> _Exercise instructions_
Images in the records should be skipped while the rest is transcribed verbatim.

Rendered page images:

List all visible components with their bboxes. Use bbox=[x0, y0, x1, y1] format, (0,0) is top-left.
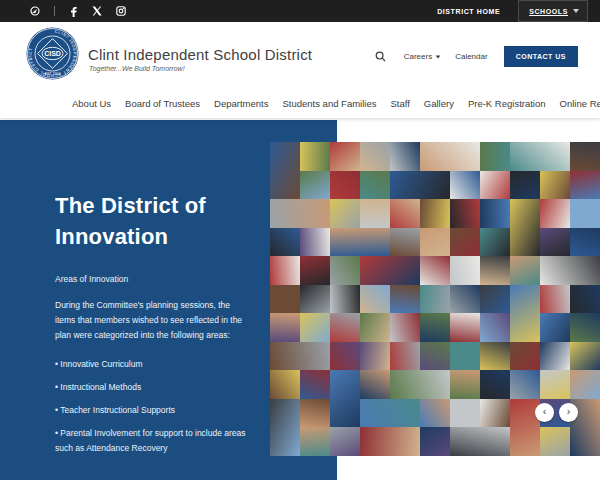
collage-photo-tile bbox=[330, 142, 360, 171]
top-utility-bar: DISTRICT HOME SCHOOLS bbox=[0, 0, 600, 22]
list-item: Innovative Curriculum bbox=[55, 357, 255, 372]
nav-item-prek-registration[interactable]: Pre-K Registration bbox=[468, 98, 546, 109]
collage-photo-tile bbox=[420, 285, 450, 314]
collage-photo-tile bbox=[480, 456, 510, 457]
collage-photo-tile bbox=[570, 142, 600, 171]
careers-dropdown[interactable]: Careers bbox=[404, 52, 441, 61]
collage-photo-tile bbox=[540, 199, 570, 228]
nav-item-about-us[interactable]: About Us bbox=[72, 98, 111, 109]
collage-photo-tile bbox=[450, 171, 480, 200]
collage-photo-tile bbox=[540, 285, 570, 314]
collage-photo-tile bbox=[330, 171, 360, 200]
collage-photo-tile bbox=[300, 171, 330, 200]
collage-photo-tile bbox=[270, 285, 300, 314]
nav-item-staff[interactable]: Staff bbox=[390, 98, 409, 109]
collage-photo-tile bbox=[330, 256, 360, 285]
chevron-down-icon bbox=[573, 9, 579, 13]
collage-photo-tile bbox=[570, 171, 600, 200]
collage-photo-tile bbox=[540, 342, 570, 371]
nav-item-gallery[interactable]: Gallery bbox=[424, 98, 454, 109]
collage-photo-tile bbox=[300, 456, 360, 457]
collage-photo-tile bbox=[360, 256, 420, 285]
svg-text:CISD: CISD bbox=[44, 50, 61, 57]
search-icon[interactable] bbox=[375, 51, 386, 62]
facebook-icon[interactable] bbox=[69, 6, 78, 17]
page: DISTRICT HOME SCHOOLS CLINT INDEPENDENT … bbox=[0, 0, 600, 480]
collage-photo-tile bbox=[270, 313, 300, 342]
collage-photo-tile bbox=[450, 199, 480, 228]
collage-photo-tile bbox=[390, 171, 450, 200]
list-item: Parental Involvement for support to incl… bbox=[55, 426, 255, 456]
collage-photo-tile bbox=[510, 256, 540, 285]
collage-photo-tile bbox=[390, 199, 420, 228]
collage-photo-tile bbox=[270, 342, 330, 371]
collage-photo-tile bbox=[420, 313, 450, 342]
collage-photo-tile bbox=[390, 342, 420, 371]
collage-photo-tile bbox=[480, 342, 510, 371]
collage-photo-tile bbox=[570, 370, 600, 399]
collage-photo-tile bbox=[570, 199, 600, 228]
district-logo[interactable]: CLINT INDEPENDENT SCHOOL DISTRICT CISD E… bbox=[26, 27, 79, 84]
topbar-divider bbox=[54, 6, 55, 16]
carousel-prev-button[interactable]: ‹ bbox=[535, 403, 554, 422]
header-actions: Careers Calendar CONTACT US bbox=[375, 46, 578, 67]
collage-photo-tile bbox=[510, 199, 540, 256]
contact-us-button[interactable]: CONTACT US bbox=[504, 46, 578, 67]
collage-photo-tile bbox=[480, 285, 510, 314]
district-home-link[interactable]: DISTRICT HOME bbox=[437, 8, 500, 15]
collage-photo-tile bbox=[480, 199, 510, 228]
collage-photo-tile bbox=[420, 256, 450, 285]
collage-photo-tile bbox=[480, 256, 510, 285]
hero-heading: The District of Innovation bbox=[55, 190, 235, 252]
collage-photo-tile bbox=[450, 399, 480, 428]
site-title[interactable]: Clint Independent School District bbox=[88, 46, 312, 63]
collage-photo-tile bbox=[480, 313, 510, 342]
collage-photo-tile bbox=[420, 228, 450, 257]
collage-photo-tile bbox=[450, 313, 480, 342]
collage-photo-tile bbox=[330, 285, 360, 314]
collage-photo-tile bbox=[570, 228, 600, 257]
collage-photo-tile bbox=[300, 142, 330, 171]
nav-item-departments[interactable]: Departments bbox=[214, 98, 268, 109]
collage-photo-tile bbox=[360, 285, 390, 314]
peachjar-icon[interactable] bbox=[30, 6, 40, 16]
nav-item-online-registration[interactable]: Online Registration bbox=[560, 98, 600, 109]
collage-photo-tile bbox=[510, 370, 540, 399]
collage-photo-tile bbox=[270, 256, 300, 285]
list-item: Instructional Methods bbox=[55, 380, 255, 395]
collage-photo-tile bbox=[360, 399, 420, 428]
chevron-right-icon: › bbox=[567, 406, 571, 417]
collage-photo-tile bbox=[360, 370, 390, 399]
collage-photo-tile bbox=[540, 456, 570, 457]
collage-photo-tile bbox=[330, 313, 360, 342]
hero-paragraph: During the Committee's planning sessions… bbox=[55, 298, 245, 343]
collage-photo-tile bbox=[540, 370, 570, 399]
collage-photo-tile bbox=[390, 228, 420, 257]
hero-bullet-list: Innovative Curriculum Instructional Meth… bbox=[55, 357, 255, 456]
nav-item-board-of-trustees[interactable]: Board of Trustees bbox=[125, 98, 200, 109]
x-twitter-icon[interactable] bbox=[92, 6, 102, 16]
schools-dropdown[interactable]: SCHOOLS bbox=[518, 0, 588, 22]
collage-photo-tile bbox=[450, 285, 480, 314]
collage-photo-tile bbox=[540, 256, 600, 285]
collage-photo-tile bbox=[270, 228, 300, 257]
collage-photo-tile bbox=[570, 342, 600, 371]
collage-photo-tile bbox=[360, 199, 390, 228]
collage-photo-tile bbox=[300, 256, 330, 285]
collage-photo-tile bbox=[510, 142, 570, 171]
calendar-label: Calendar bbox=[455, 52, 487, 61]
collage-photo-tile bbox=[390, 370, 450, 399]
instagram-icon[interactable] bbox=[116, 6, 126, 16]
collage-photo-tile bbox=[540, 427, 570, 456]
nav-item-students-and-families[interactable]: Students and Families bbox=[282, 98, 376, 109]
collage-photo-tile bbox=[540, 313, 570, 342]
collage-photo-tile bbox=[330, 228, 390, 257]
collage-photo-tile bbox=[300, 313, 330, 342]
collage-photo-tile bbox=[450, 228, 480, 257]
collage-photo-tile bbox=[270, 142, 300, 199]
carousel-next-button[interactable]: › bbox=[559, 403, 578, 422]
collage-photo-tile bbox=[390, 456, 450, 457]
collage-photo-tile bbox=[480, 370, 510, 399]
collage-photo-tile bbox=[270, 399, 300, 456]
calendar-link[interactable]: Calendar bbox=[455, 52, 487, 61]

> _Task answer_
List all visible components with their bboxes. Use bbox=[x0, y0, x1, y1] format, (0,0) is top-left.
collage-photo-tile bbox=[330, 142, 360, 171]
top-utility-bar: DISTRICT HOME SCHOOLS bbox=[0, 0, 600, 22]
list-item: Innovative Curriculum bbox=[55, 357, 255, 372]
nav-item-prek-registration[interactable]: Pre-K Registration bbox=[468, 98, 546, 109]
collage-photo-tile bbox=[420, 285, 450, 314]
collage-photo-tile bbox=[480, 456, 510, 457]
collage-photo-tile bbox=[570, 142, 600, 171]
careers-dropdown[interactable]: Careers bbox=[404, 52, 441, 61]
collage-photo-tile bbox=[540, 199, 570, 228]
nav-item-about-us[interactable]: About Us bbox=[72, 98, 111, 109]
collage-photo-tile bbox=[450, 171, 480, 200]
collage-photo-tile bbox=[540, 285, 570, 314]
collage-photo-tile bbox=[330, 171, 360, 200]
collage-photo-tile bbox=[300, 171, 330, 200]
collage-photo-tile bbox=[270, 285, 300, 314]
nav-item-staff[interactable]: Staff bbox=[390, 98, 409, 109]
collage-photo-tile bbox=[330, 256, 360, 285]
chevron-down-icon bbox=[573, 9, 579, 13]
collage-photo-tile bbox=[570, 171, 600, 200]
collage-photo-tile bbox=[540, 342, 570, 371]
nav-item-gallery[interactable]: Gallery bbox=[424, 98, 454, 109]
collage-photo-tile bbox=[300, 456, 360, 457]
collage-photo-tile bbox=[360, 256, 420, 285]
svg-text:CISD: CISD bbox=[44, 50, 61, 57]
search-icon[interactable] bbox=[375, 51, 386, 62]
facebook-icon[interactable] bbox=[69, 6, 78, 17]
page: DISTRICT HOME SCHOOLS CLINT INDEPENDENT … bbox=[0, 0, 600, 480]
collage-photo-tile bbox=[270, 313, 300, 342]
collage-photo-tile bbox=[450, 199, 480, 228]
collage-photo-tile bbox=[390, 171, 450, 200]
list-item: Parental Involvement for support to incl… bbox=[55, 426, 255, 456]
collage-photo-tile bbox=[510, 256, 540, 285]
collage-photo-tile bbox=[390, 199, 420, 228]
collage-photo-tile bbox=[270, 342, 330, 371]
collage-photo-tile bbox=[420, 313, 450, 342]
collage-photo-tile bbox=[390, 342, 420, 371]
collage-photo-tile bbox=[480, 342, 510, 371]
collage-photo-tile bbox=[570, 370, 600, 399]
collage-photo-tile bbox=[570, 199, 600, 228]
district-logo[interactable]: CLINT INDEPENDENT SCHOOL DISTRICT CISD E… bbox=[26, 27, 79, 84]
topbar-divider bbox=[54, 6, 55, 16]
carousel-prev-button[interactable]: ‹ bbox=[535, 403, 554, 422]
header-actions: Careers Calendar CONTACT US bbox=[375, 46, 578, 67]
collage-photo-tile bbox=[510, 199, 540, 256]
contact-us-button[interactable]: CONTACT US bbox=[504, 46, 578, 67]
collage-photo-tile bbox=[480, 285, 510, 314]
district-home-link[interactable]: DISTRICT HOME bbox=[437, 8, 500, 15]
collage-photo-tile bbox=[480, 199, 510, 228]
collage-photo-tile bbox=[420, 256, 450, 285]
collage-photo-tile bbox=[480, 256, 510, 285]
hero-heading: The District of Innovation bbox=[55, 190, 235, 252]
collage-photo-tile bbox=[450, 399, 480, 428]
site-title[interactable]: Clint Independent School District bbox=[88, 46, 312, 63]
collage-photo-tile bbox=[480, 313, 510, 342]
collage-photo-tile bbox=[420, 228, 450, 257]
collage-photo-tile bbox=[450, 313, 480, 342]
collage-photo-tile bbox=[330, 285, 360, 314]
collage-photo-tile bbox=[570, 228, 600, 257]
collage-photo-tile bbox=[300, 142, 330, 171]
nav-item-departments[interactable]: Departments bbox=[214, 98, 268, 109]
collage-photo-tile bbox=[360, 285, 390, 314]
peachjar-icon[interactable] bbox=[30, 6, 40, 16]
nav-item-online-registration[interactable]: Online Registration bbox=[560, 98, 600, 109]
collage-photo-tile bbox=[510, 370, 540, 399]
collage-photo-tile bbox=[270, 256, 300, 285]
list-item: Instructional Methods bbox=[55, 380, 255, 395]
collage-photo-tile bbox=[360, 399, 420, 428]
chevron-right-icon: › bbox=[567, 406, 571, 417]
collage-photo-tile bbox=[360, 370, 390, 399]
collage-photo-tile bbox=[540, 456, 570, 457]
collage-photo-tile bbox=[330, 313, 360, 342]
hero-paragraph: During the Committee's planning sessions… bbox=[55, 298, 245, 343]
collage-photo-tile bbox=[540, 370, 570, 399]
collage-photo-tile bbox=[390, 228, 420, 257]
hero-bullet-list: Innovative Curriculum Instructional Meth… bbox=[55, 357, 255, 456]
nav-item-board-of-trustees[interactable]: Board of Trustees bbox=[125, 98, 200, 109]
x-twitter-icon[interactable] bbox=[92, 6, 102, 16]
schools-dropdown[interactable]: SCHOOLS bbox=[518, 0, 588, 22]
collage-photo-tile bbox=[450, 285, 480, 314]
collage-photo-tile bbox=[540, 256, 600, 285]
collage-photo-tile bbox=[270, 228, 300, 257]
collage-photo-tile bbox=[570, 342, 600, 371]
collage-photo-tile bbox=[360, 199, 390, 228]
collage-photo-tile bbox=[300, 256, 330, 285]
collage-photo-tile bbox=[510, 142, 570, 171]
calendar-label: Calendar bbox=[455, 52, 487, 61]
collage-photo-tile bbox=[390, 370, 450, 399]
instagram-icon[interactable] bbox=[116, 6, 126, 16]
collage-photo-tile bbox=[540, 427, 570, 456]
nav-item-students-and-families[interactable]: Students and Families bbox=[282, 98, 376, 109]
collage-photo-tile bbox=[540, 313, 570, 342]
collage-photo-tile bbox=[330, 228, 390, 257]
collage-photo-tile bbox=[300, 313, 330, 342]
collage-photo-tile bbox=[450, 228, 480, 257]
collage-photo-tile bbox=[270, 142, 300, 199]
carousel-next-button[interactable]: › bbox=[559, 403, 578, 422]
collage-photo-tile bbox=[390, 456, 450, 457]
collage-photo-tile bbox=[480, 370, 510, 399]
collage-photo-tile bbox=[270, 399, 300, 456]
calendar-link[interactable]: Calendar bbox=[455, 52, 487, 61]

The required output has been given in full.